Seamus Heaney’s death at the early age of 74 has taken away one of our most remarkable citizens.
It is fair to say that Heaney, who came from humble origins in Co Derry and went on to win the Nobel Prize in 1995, was a giant among the world’s greatest contemporary writers.
He was a founder member of Aosdána and was elected a Saoi in 1997, the highest honour that can be bestowed by Irish artists.
As a man he was greatly valued by his colleagues for his intelligence, patience, kindliness, tolerance and good judgement.

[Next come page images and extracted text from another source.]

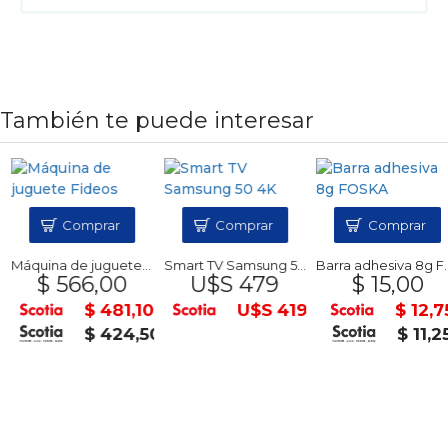
También te puede interesar
Comprar
Comprar
Comprar
Máquina de juguete Fideos
Smart TV Samsung 50 4K
Barra adhesiva 8g FOSKA
$ 566,00
U$S 479
$ 15,00
$ 481,10
U$S 419
$ 12,75
$ 424,50
$ 11,25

The patience was often needed – the demands made on his time as a Nobel Prizewinner were crushing, but he had a strong sense of duty and made himself available to the public far more than he should have done.
In recent years he had been in failing health, following a stroke.
What worried him in the immediate aftermath of that event was that he might not be able to write again – but in fact he produced two of his finest books, ‘District and Circle’ (2006) and ‘Human Chain’ (2010), in response to his illness.
Harvard and Oxford, perhaps the most prestigious universities in the world, chose him to be Professor of Poetry.
Last June, he was awarded the Lifetime Recognition Award from the Griffin Trust For Excellence In Poetry.
Beginning in 1966, with ‘Death of a Naturalist’ – an astonishing debut for a man still in his twenties – he went on to produce 13 books of poetry, four collections of prose, two plays and a huge variety of translations, including a version of the Old English classic ‘Beowulf’, which became a surprising best-seller in 1999.
In 2010 I had the good fortune to be one of the judges who awarded him The Irish Times Poetry Now prize for ‘Human Chain’.
In my speech at the award ceremony I said : ‘Nowhere else could we find so noble a rendering of human nature, so spontaneous a delight in life, so uncompromising a dedication to beauty, and such a gift of seeing beauty in everything. Heaney, the first of our poets, is the best and the most poetical.’
What a poet. What a man. What a loss.